[Saved data entries]
○ ○ ○ ○ ○ ○ ○

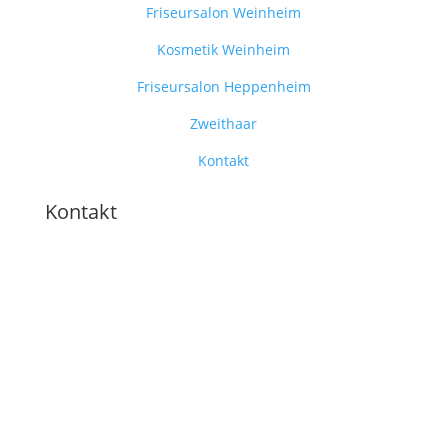
Friseursalon Weinheim
Kosmetik Weinheim
Friseursalon Heppenheim
Zweithaar
Kontakt
Kontakt
Zweithaarstudio Whm
Mannheimer Straße 13
69469 Weinheim
Telefon: 06201-64154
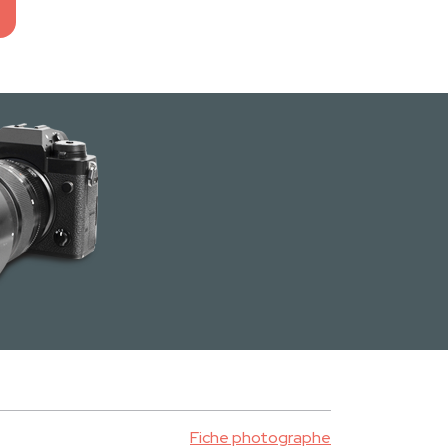
Fiche photographe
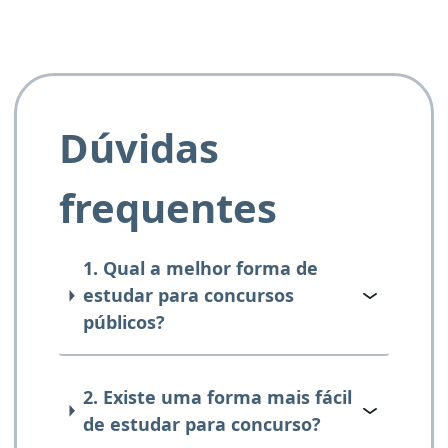
Dúvidas
frequentes
1. Qual a melhor forma de
estudar para concursos
públicos?
2. Existe uma forma mais fácil
de estudar para concurso?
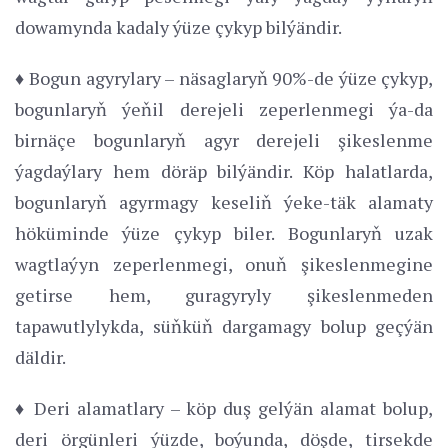
dowamynda kadaly ýüze çykyp bilýändir.
♦ Bogun agyrylary – näsaglaryň 90%-de ýüze çykyp,
bogunlaryň ýeňil derejeli zeperlenmegi ýa-da
birnäçe bogunlaryň agyr derejeli şikeslenme
ýagdaýlary hem döräp bilýändir. Köp halatlarda,
bogunlaryň agyrmagy keseliň ýeke-täk alamaty
höküminde ýüze çykyp biler. Bogunlaryň uzak
wagtlaýyn zeperlenmegi, onuň şikeslenmegine
getirse hem, guragyryly şikeslenmeden
tapawutlylykda, süňküň dargamagy bolup geçýän
däldir.
♦ Deri alamatlary – köp duş gelýän alamat bolup,
deri örgünleri ýüzde, boýunda, döşde, tirsekde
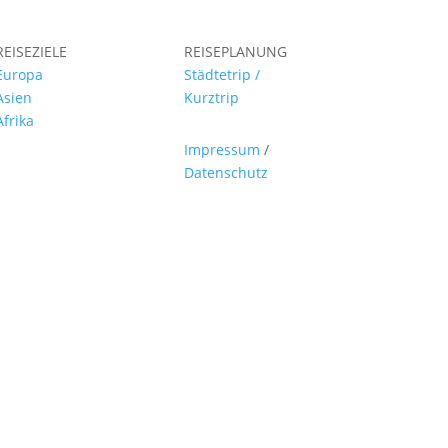
REISEZIELE
REISEPLANUNG
Europa
Städtetrip /
Asien
Kurztrip
Afrika
Impressum
/
Datenschutz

○ ○ ○ ○ ○ ○ ○

Instructions for the task: Begin with the line containing "de estudar para concurso?" and end with the last line of the entries above. Copy those lines exactly, both ends included, and drop every picture.

Answer to this problem:
de estudar para concurso?
dowamynda kadaly ýüze çykyp bilýändir.
♦ Bogun agyrylary – näsaglaryň 90%-de ýüze çykyp,
bogunlaryň ýeňil derejeli zeperlenmegi ýa-da
birnäçe bogunlaryň agyr derejeli şikeslenme
ýagdaýlary hem döräp bilýändir. Köp halatlarda,
bogunlaryň agyrmagy keseliň ýeke-täk alamaty
höküminde ýüze çykyp biler. Bogunlaryň uzak
wagtlaýyn zeperlenmegi, onuň şikeslenmegine
getirse hem, guragyryly şikeslenmeden
tapawutlylykda, süňküň dargamagy bolup geçýän
däldir.
♦ Deri alamatlary – köp duş gelýän alamat bolup,
deri örgünleri ýüzde, boýunda, döşde, tirsekde
REISEZIELE
REISEPLANUNG
Europa
Städtetrip /
Asien
Kurztrip
Afrika
Impressum
/
Datenschutz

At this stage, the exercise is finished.